Caching is the process of storing data at a more local level to avoid recalculating/re-fetching unnecessarily and to provide better system responsiveness and availability. This becomes more relevant the greater the number concurrent users you have in your system.

Read-through Cache

The most basic type of cache is a Read-through Cache, where data is stored on route from the data source and re-used for subsequent requests over a period of time. If we apply this to the previous scenario, you can see that we can achieve a 75% reduction in the number of calls to the database:



This benefit will be amplified by the many users, as the longer the data can be re-used, the lower the hit will be to the database.

Write-through Cache

Cache does not have to be read-only - you can also update the cache when you update the data source. This is called a Write-through Cache, where data is updated in memory en route to the data source.

The benefit of this is that it gives us the data persistence, combined with the performance boost of it being in memory. If the system crashes the data can be restored to the cache when it starts up, and if the database is unavailable the data can still be retained in the cache.

Consider the below:


The database is the primary bottleneck in most systems as it is a remote server running an IO-bound data repository. To get the maximum performance from your system, you need to minimise the load on the database. This approach goes a long way toward that goal, as it is only read from and updated once for four complete transactions.

Consider this as it scales to larger systems and you can immediately see the savings.

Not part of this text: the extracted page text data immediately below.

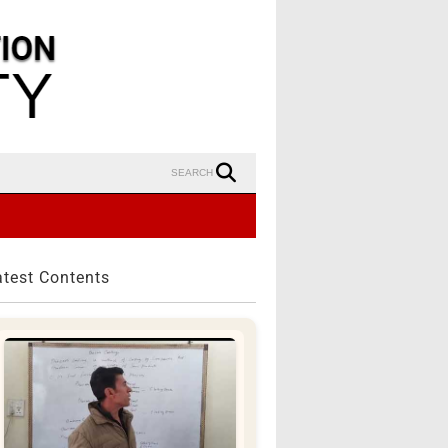
SEARCH
atest Contents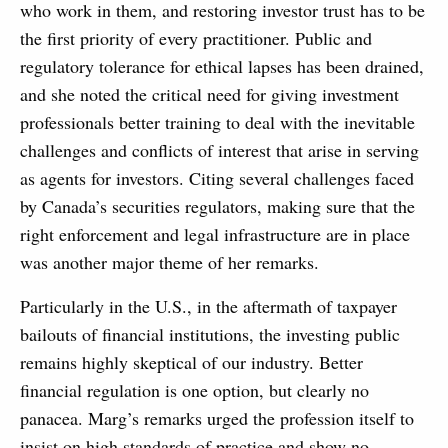
who work in them, and restoring investor trust has to be
the first priority of every practitioner. Public and
regulatory tolerance for ethical lapses has been drained,
and she noted the critical need for giving investment
professionals better training to deal with the inevitable
challenges and conflicts of interest that arise in serving
as agents for investors. Citing several challenges faced
by Canada’s securities regulators, making sure that the
right enforcement and legal infrastructure are in place
was another major theme of her remarks.
Particularly in the U.S., in the aftermath of taxpayer
bailouts of financial institutions, the investing public
remains highly skeptical of our industry. Better
financial regulation is one option, but clearly no
panacea. Marg’s remarks urged the profession itself to
insist on high standards of practice and show no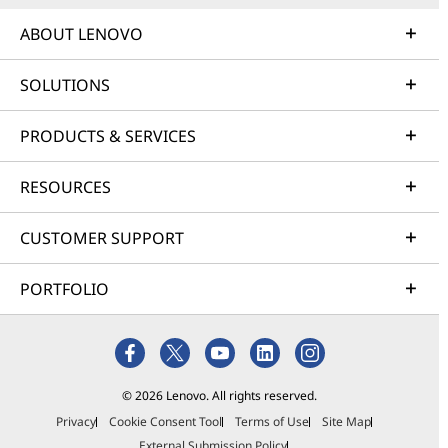
ABOUT LENOVO
SOLUTIONS
PRODUCTS & SERVICES
RESOURCES
CUSTOMER SUPPORT
PORTFOLIO
© 2026 Lenovo. All rights reserved.
Privacy
Cookie Consent Tool
Terms of Use
Site Map
External Submission Policy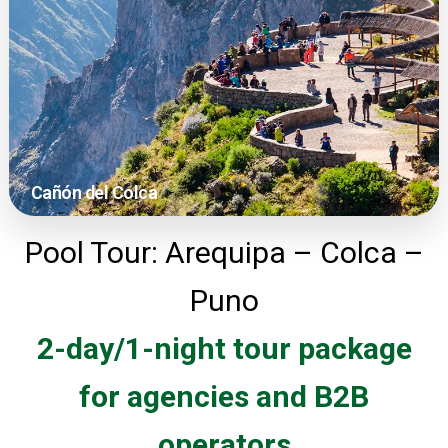
Cañón del Colca
Pool Tour: Arequipa – Colca –
Puno
2-day/1-night tour package
for agencies and B2B
operators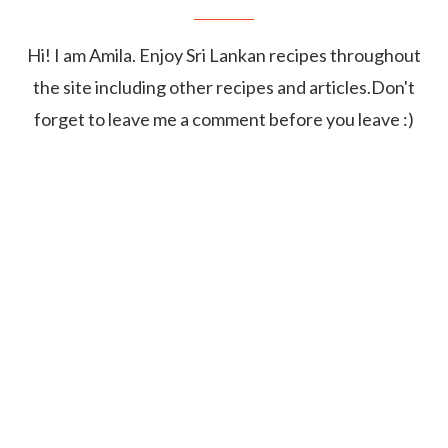
Hi! I am Amila. Enjoy Sri Lankan recipes throughout
the site including other recipes and articles.Don't
forget to leave me a comment before you leave :)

By maximising the number of scenarios like this in your system, you can scale much more linearly and not be as affected by higher load. If the goal is to minimise the load on the database while at the same time maintaining data integrity, this is a reliable approach.

It does, however, come at the cost of additional complexity. Subtle bugs caused by dirty data - data that is no longer up to date with what is in the data source - can cause odd and unexpected problems where the cause can be difficult to determine. Symptoms can include unknown IDs appearing in drop-down lists or being unable to action something on a server because it has been deleted. It’s important to keep these in mind when developing and diagnosing faults in systems that use caching.

This covers the most basic caching scenarios. Caching is by far the cheapest way to gain significant performance gains for minimal effort, and is something all developers should be aware of.